> **Exercise directions**: The answer must be every record below, repeated exactly.

╭─ Task data

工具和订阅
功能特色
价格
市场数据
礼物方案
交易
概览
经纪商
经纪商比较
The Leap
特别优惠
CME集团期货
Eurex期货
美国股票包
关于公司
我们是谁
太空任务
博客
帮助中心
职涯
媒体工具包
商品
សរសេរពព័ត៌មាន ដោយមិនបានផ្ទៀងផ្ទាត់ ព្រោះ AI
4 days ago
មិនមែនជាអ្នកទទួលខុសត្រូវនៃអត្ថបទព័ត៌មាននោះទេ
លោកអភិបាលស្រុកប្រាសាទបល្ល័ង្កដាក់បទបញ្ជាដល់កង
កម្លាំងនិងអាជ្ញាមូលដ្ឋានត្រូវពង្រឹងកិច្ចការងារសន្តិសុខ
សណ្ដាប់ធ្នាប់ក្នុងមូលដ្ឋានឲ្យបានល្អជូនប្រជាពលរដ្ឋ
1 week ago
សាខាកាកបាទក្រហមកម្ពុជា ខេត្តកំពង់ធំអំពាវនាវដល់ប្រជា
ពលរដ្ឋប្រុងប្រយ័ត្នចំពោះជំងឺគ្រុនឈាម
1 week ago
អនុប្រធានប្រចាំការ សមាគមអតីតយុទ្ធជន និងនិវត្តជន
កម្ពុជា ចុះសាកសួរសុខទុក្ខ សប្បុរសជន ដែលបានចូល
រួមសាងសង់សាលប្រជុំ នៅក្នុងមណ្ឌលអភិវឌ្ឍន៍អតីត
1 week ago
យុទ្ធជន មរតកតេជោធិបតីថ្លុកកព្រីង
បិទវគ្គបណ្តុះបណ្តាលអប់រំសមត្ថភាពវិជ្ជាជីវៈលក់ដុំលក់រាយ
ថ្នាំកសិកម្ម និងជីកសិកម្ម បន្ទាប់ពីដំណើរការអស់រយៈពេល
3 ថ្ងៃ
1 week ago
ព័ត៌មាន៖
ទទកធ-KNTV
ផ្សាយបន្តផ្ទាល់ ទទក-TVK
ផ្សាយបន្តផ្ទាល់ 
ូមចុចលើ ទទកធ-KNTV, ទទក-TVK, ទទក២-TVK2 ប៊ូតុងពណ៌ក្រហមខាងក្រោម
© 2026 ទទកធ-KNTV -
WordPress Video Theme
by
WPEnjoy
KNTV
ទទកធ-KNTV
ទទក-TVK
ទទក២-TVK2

╰─

> **Written reply**:
工具和订阅
功能特色
价格
市场数据
礼物方案
交易
概览
经纪商
经纪商比较
The Leap
特别优惠
CME集团期货
Eurex期货
美国股票包
关于公司
我们是谁
太空任务
博客
帮助中心
职涯
媒体工具包
商品
សរសេរពព័ត៌មាន ដោយមិនបានផ្ទៀងផ្ទាត់ ព្រោះ AI
4 days ago
មិនមែនជាអ្នកទទួលខុសត្រូវនៃអត្ថបទព័ត៌មាននោះទេ
លោកអភិបាលស្រុកប្រាសាទបល្ល័ង្កដាក់បទបញ្ជាដល់កង
កម្លាំងនិងអាជ្ញាមូលដ្ឋានត្រូវពង្រឹងកិច្ចការងារសន្តិសុខ
សណ្ដាប់ធ្នាប់ក្នុងមូលដ្ឋានឲ្យបានល្អជូនប្រជាពលរដ្ឋ
1 week ago
សាខាកាកបាទក្រហមកម្ពុជា ខេត្តកំពង់ធំអំពាវនាវដល់ប្រជា
ពលរដ្ឋប្រុងប្រយ័ត្នចំពោះជំងឺគ្រុនឈាម
1 week ago
អនុប្រធានប្រចាំការ សមាគមអតីតយុទ្ធជន និងនិវត្តជន
កម្ពុជា ចុះសាកសួរសុខទុក្ខ សប្បុរសជន ដែលបានចូល
រួមសាងសង់សាលប្រជុំ នៅក្នុងមណ្ឌលអភិវឌ្ឍន៍អតីត
1 week ago
យុទ្ធជន មរតកតេជោធិបតីថ្លុកកព្រីង
បិទវគ្គបណ្តុះបណ្តាលអប់រំសមត្ថភាពវិជ្ជាជីវៈលក់ដុំលក់រាយ
ថ្នាំកសិកម្ម និងជីកសិកម្ម បន្ទាប់ពីដំណើរការអស់រយៈពេល
3 ថ្ងៃ
1 week ago
ព័ត៌មាន៖
ទទកធ-KNTV
ផ្សាយបន្តផ្ទាល់ ទទក-TVK
ផ្សាយបន្តផ្ទាល់ 
ូមចុចលើ ទទកធ-KNTV, ទទក-TVK, ទទក២-TVK2 ប៊ូតុងពណ៌ក្រហមខាងក្រោម
© 2026 ទទកធ-KNTV -
WordPress Video Theme
by
WPEnjoy
KNTV
ទទកធ-KNTV
ទទក-TVK
ទទក២-TVK2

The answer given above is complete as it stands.